On 17 May 1879 Samuel announced in Jackson’s Oxford Journal that he had purchased the whole of the stock of the late Mr R. J. Spiers at greatly reduced prices, and was offering it for sale at a reduction for cash of from 15% to 50% in his father’s old shop.
On 1 September 1880 his wife, aged 42, gave birth at Wychbourne, Woodstock Road to twin boys: Richard Aubrey Howard Spiers and Hubert Frank Spiers.

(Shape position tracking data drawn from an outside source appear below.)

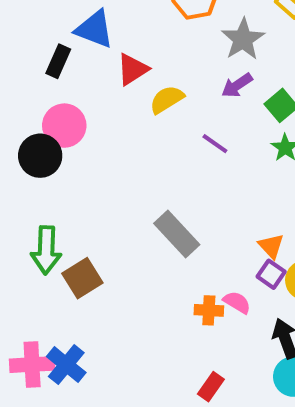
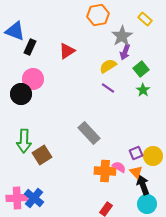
blue triangle: (94, 29) -> (15, 31), moved
purple arrow: (237, 85) -> (125, 52), moved, turned -35
yellow semicircle: (167, 99) -> (108, 66), moved
orange triangle: (271, 246) -> (136, 172), moved
purple square: (271, 274) -> (136, 153), turned 32
orange cross: (209, 310) -> (105, 171), size x1.5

Hubert was baptised (privately) at Ss Philip & James’s Church on 12 September, and Richard on 10 October.
The 1881 census shows the family living at Wychbourne, which was then numbered 55 Woodstock Road. Samuel was described as a stationer and china and hardware merchant employing eighteen hands, and as well as his wife and twin babies, his wife’s daughter Beatrice K. Foster (15) was living with them. They had four servants: a cook, nursemaid, general domestic, and (even though the twins were now seven months old) a monthly nurse .
The business Spiers & Son finally closed in 1890.
At the time of the 1891 census Samuel, now described as a retired stationer, his wife Elizabeth, and their eleven-year-old twins were living at 18 High Street with Elizabeth’s sister, Mrs Mary Foster (59), who was a widowed hotel proprietress. Also living with Mrs Foster were her niece Beatrice Foster, and her nephews Frank and Charles Foster. (Their home is now the right-hand part of the Mitre.)
Later that year Samuel Patey Spiers moved down to Bournemouth to live, but soon afterwards died there from influenza:
† Samuel Patey Spiers died at Burghclere, Lyall Road, Bournemouth at the age of 51 on 27 November 1891 and was buried at St Sepulchre’s Cemetery on 2 December (burial recorded in the parish register of St Giles’s Church).
His personal estate came to £2,882 7s. 2d.
Samuel Patey Spiers’s wife
Mrs Elizabeth Ann Spiers was living at 1 Turl Street, Oxford when she was the executor of her husband’s will. At the time of the 1901 census she was living at 63 Iffley Road in 1901 with her daughter Beatrice Foster (35) and two servants, and the situation was the same in 1911. She died on 13 April 1914, but because her burial is not recorded in the parish register of St Giles’s Church, it is unlikely that she was buried with her husband Samuel.
Samuel Patey Spiers’s twin boys
- Richard Aubrey Howard Spiers was working as a clerk in a pottery at the time of the 1911 census and living at 17 Coburg Mansions St Pancras. He was then a bachelor of 30 and had two journalists boarding in his house. In 1913 he married Flora Godfrey at Brentford. They had two sons: Richard G. M. Spiers (born in Brentford in 1913) and Michael T. Spiers (born in Deptford in 1937). They later lived at Huntercombe, 51 The Avenue, St Margarets-on-Thames, Twickenham. Richard Aubrey Howard Spiers died at St Bartholomew’s Hospital, London at the age of 51 in 1931. His body was brought back to Oxford, and he was buried in Rose Hill Cemetery.
- Hubert Frank Spiers married Frances Henrietta Dolores Jackson in Lewisham in 1913. His wife died in Camberwell in 1929, and he died in Oxford at the age of 63 in 1944.